To bardzo oryginalna roślinka, zupełnie nieprzypominająca innych dzwonków, niewybredna i całkowicie mrozoodporna, dorastająca do około 30 cm. Kwiatki są z zewnątrz różowe, a wewnątrz nakrapiane. W pąku są skręcone spiralnie i w miarę rozwoju rozkręcają się. Dodatkowo na jednej łodyżce pojawia się ich kilkanaście.


Kolejnym, bardziej popularnym jest Dzwonek karpacki 'Karl Foerster' (Campanula carpatica Karl Foerster). Może kolor nie jest błękitny, raczej niebiesko-liliowy, a delikatne pędy mają tendencję do pokładania się, to jednak cenne w tej roślince jest to, że można uzyskać powtórne kwitnienie ścinając ją przy ziemi po przekwitnięciu.


Dopełnieniem z wierszyka o dzwonkach w kolorze bieli mógłby być Dzwonek Skupiony 'Alba' (Campanula glomerata Alba), ale ta roślinka dopiero pojawi się w moim ogrodzie.

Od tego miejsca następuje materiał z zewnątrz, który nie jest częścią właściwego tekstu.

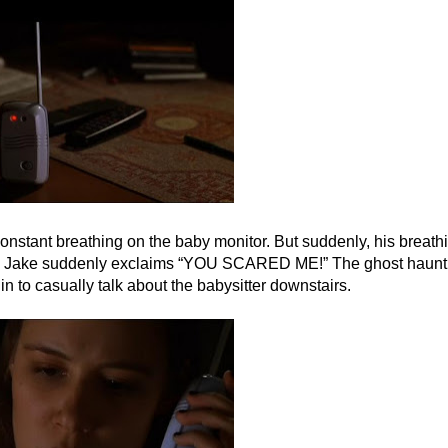
nstant breathing on the baby monitor. But suddenly, his breath
 and Jake suddenly exclaims “YOU SCARED ME!” The ghost haunt
 to casually talk about the babysitter downstairs.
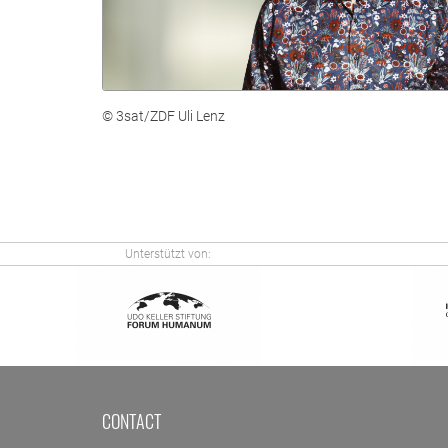
© 3sat/ZDF Uli Lenz
Unterstützt von:
CONTACT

niedziela, 24 czerwca 2012

Kwiaty jak kamelie

"Rozkwitają. Milczą pośród liści..."
Autor: Maria Pawlikowska-Jasnorzewska

Tak pięknie rozkwitają i milczą delikatne kwiaty Stewarcji kameliowatej (Stewartia pseudocaellia), kolejnej perełki z mojego ogrodu, która dopiero w tym roku pokazała co potrafi. Kwiaty nie są zbyt trwałe, ale pączków jest dużo i rozkwitają kolejne. Co prawda burzowo-deszczowo-wietrzna pogoda troszkę przeszkadza, ale i tak jest pięknie...


piątek, 22 czerwca 2012

Czyżby kwiat paproci?

"...Zapala się tylko na parę chwil,
Gdy cały świat wokół śpi, ach!
A pachnie tak jak piołun i wanilia - kwiat, biały kwiat
Przez taką noc Królowa Jednej Nocy ogląda świat..."
z repertuaru Alibabek

Baśniowy kwiat paproci... któż go nie szukał....
W majowym poście pisałam już o tym kwiatku przy okazji poszukiwania paproci po zimie. Wtedy znalazłam tylko jedną paproć, słownie sztuk raz... inne już się nie pokazały....

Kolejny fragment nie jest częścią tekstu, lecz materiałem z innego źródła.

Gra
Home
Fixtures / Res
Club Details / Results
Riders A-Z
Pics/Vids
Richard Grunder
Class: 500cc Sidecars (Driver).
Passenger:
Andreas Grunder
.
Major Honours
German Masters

Troszkę głupio szukać kwiatu paproci tam gdzie właściwie ich nie ma, ale cóż... tradycja zobowiązuje...
Pogoda nie sprzyjała wielkim poszukiwaniom, a że areał do przeszukania niewielki, to pomyślałam, że można spróbować... i zobaczyłam... listki jak u paproci... kwiat też biały... i co Wy na to...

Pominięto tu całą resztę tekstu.